[Records from a dataset]
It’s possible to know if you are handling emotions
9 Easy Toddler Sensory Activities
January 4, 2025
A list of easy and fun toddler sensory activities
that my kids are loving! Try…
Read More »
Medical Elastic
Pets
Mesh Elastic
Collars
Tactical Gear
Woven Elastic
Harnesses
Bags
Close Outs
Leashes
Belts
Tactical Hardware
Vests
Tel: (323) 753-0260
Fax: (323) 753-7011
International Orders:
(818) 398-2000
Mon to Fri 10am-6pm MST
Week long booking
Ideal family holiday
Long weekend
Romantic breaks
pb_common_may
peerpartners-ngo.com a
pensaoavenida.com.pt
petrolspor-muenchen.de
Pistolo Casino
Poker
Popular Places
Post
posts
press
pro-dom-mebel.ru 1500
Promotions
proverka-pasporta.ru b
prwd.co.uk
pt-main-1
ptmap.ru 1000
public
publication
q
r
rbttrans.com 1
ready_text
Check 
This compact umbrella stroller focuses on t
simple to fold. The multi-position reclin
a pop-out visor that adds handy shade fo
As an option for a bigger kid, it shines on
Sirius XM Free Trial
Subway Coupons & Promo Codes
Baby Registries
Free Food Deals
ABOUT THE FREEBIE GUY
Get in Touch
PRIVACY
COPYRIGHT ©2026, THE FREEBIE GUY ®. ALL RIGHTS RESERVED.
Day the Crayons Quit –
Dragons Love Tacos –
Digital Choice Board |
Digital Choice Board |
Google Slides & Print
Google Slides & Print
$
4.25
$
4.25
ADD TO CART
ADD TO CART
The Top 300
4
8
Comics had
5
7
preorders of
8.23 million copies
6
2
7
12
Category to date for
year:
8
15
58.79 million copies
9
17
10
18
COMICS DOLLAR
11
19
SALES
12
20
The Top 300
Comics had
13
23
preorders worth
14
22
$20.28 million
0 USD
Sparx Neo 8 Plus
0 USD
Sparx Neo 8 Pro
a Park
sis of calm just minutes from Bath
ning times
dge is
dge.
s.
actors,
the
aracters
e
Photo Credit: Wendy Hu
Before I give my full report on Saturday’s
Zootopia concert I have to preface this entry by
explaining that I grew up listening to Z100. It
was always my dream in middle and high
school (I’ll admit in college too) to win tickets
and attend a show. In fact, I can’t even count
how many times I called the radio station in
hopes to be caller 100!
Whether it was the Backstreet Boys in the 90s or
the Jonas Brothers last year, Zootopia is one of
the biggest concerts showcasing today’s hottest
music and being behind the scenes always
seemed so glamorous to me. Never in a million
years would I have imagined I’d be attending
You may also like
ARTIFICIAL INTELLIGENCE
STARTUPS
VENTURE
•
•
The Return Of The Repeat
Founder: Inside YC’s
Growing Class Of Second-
...
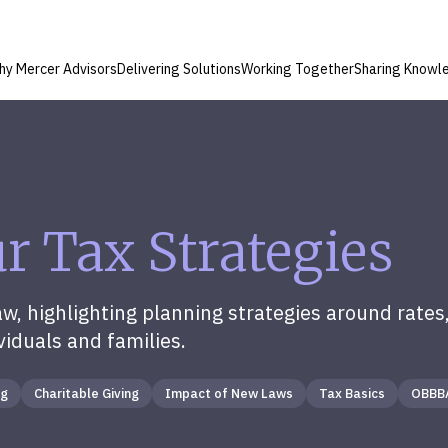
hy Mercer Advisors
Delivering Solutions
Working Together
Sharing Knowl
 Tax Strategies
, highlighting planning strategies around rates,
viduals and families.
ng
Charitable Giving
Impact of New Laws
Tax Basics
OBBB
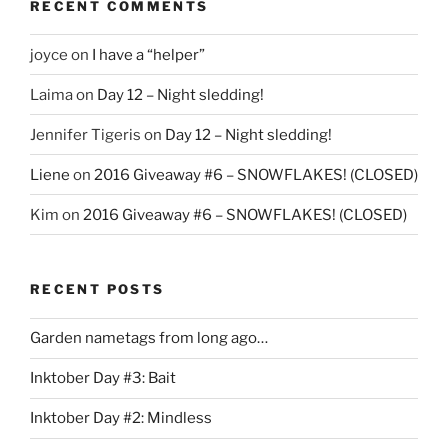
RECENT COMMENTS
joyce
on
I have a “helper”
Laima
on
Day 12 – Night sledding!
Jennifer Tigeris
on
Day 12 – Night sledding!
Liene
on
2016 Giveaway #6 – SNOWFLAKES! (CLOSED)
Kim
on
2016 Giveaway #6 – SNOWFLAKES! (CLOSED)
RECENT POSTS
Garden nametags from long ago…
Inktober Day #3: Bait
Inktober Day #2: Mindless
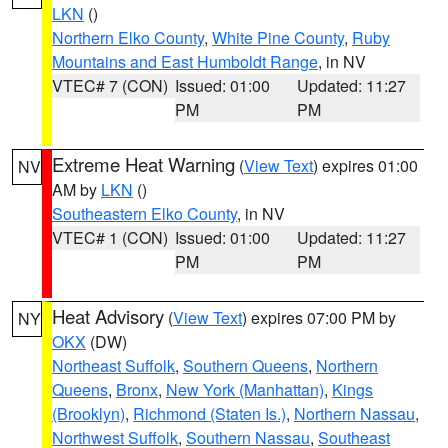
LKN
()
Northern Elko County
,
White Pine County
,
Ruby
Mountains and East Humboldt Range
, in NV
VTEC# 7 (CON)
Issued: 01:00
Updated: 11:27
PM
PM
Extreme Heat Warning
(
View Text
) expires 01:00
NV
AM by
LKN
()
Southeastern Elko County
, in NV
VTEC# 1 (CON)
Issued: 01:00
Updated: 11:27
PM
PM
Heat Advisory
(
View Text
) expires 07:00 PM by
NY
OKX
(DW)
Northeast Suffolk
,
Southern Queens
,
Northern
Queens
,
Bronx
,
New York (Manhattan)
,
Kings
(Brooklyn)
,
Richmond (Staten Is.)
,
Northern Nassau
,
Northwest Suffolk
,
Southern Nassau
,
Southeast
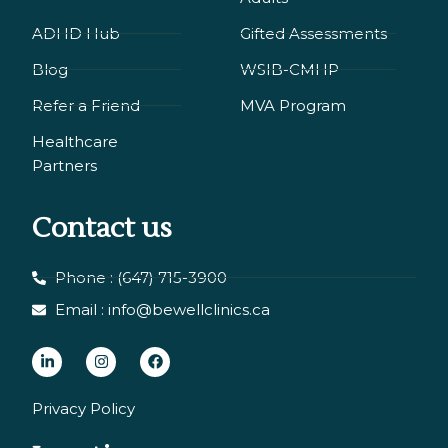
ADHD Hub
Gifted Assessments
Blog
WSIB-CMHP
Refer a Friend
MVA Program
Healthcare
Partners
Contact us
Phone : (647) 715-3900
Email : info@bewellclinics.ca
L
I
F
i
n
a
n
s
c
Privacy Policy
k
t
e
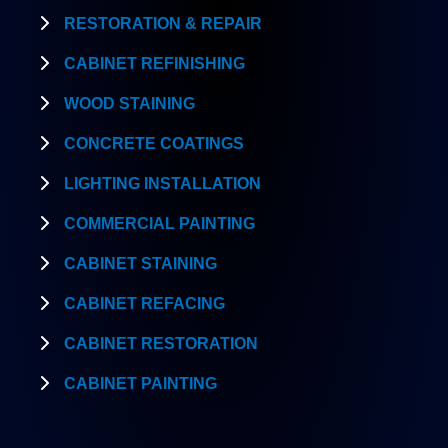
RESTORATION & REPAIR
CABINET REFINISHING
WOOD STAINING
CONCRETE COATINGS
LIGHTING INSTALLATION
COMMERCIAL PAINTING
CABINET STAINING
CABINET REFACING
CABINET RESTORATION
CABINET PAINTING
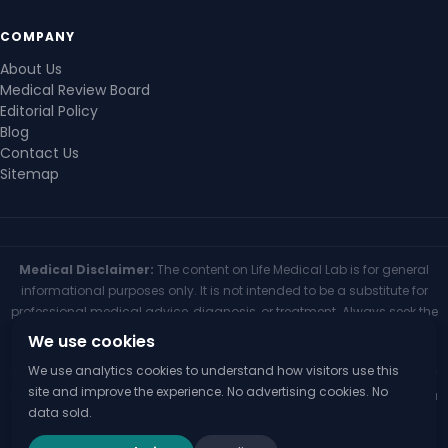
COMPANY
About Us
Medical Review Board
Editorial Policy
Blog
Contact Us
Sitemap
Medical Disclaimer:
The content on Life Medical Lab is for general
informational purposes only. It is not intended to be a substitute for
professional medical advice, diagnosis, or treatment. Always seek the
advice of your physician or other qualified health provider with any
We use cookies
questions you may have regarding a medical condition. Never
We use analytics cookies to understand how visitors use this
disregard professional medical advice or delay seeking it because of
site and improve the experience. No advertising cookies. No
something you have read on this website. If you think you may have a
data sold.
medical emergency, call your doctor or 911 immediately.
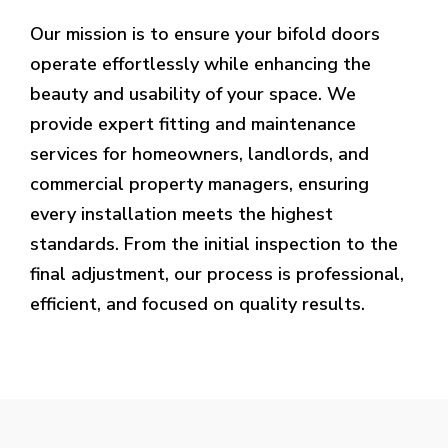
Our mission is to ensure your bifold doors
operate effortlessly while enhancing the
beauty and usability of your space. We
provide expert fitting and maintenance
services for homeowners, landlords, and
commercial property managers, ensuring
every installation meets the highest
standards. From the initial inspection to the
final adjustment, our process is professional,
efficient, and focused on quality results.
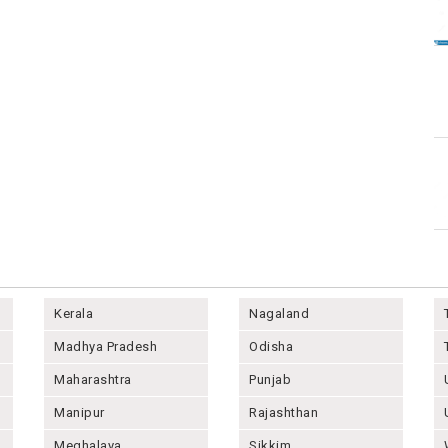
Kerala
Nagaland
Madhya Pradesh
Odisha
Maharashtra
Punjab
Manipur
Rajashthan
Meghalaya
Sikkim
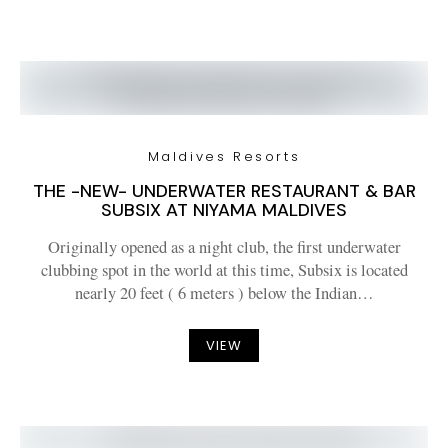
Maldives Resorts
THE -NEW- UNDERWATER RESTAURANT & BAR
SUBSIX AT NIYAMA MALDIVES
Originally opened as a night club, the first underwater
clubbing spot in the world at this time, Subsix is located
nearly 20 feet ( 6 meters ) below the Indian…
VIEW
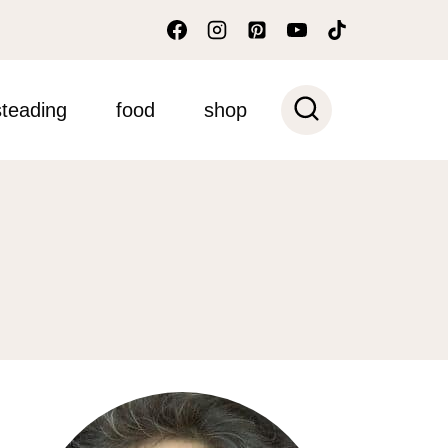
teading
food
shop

Try it ->
For the string "FREEBIE", return every line of the data where it appears.

Task result ->
ABOUT THE FREEBIE GUY
COPYRIGHT ©2026, THE FREEBIE GUY ®. ALL RIGHTS RESERVED.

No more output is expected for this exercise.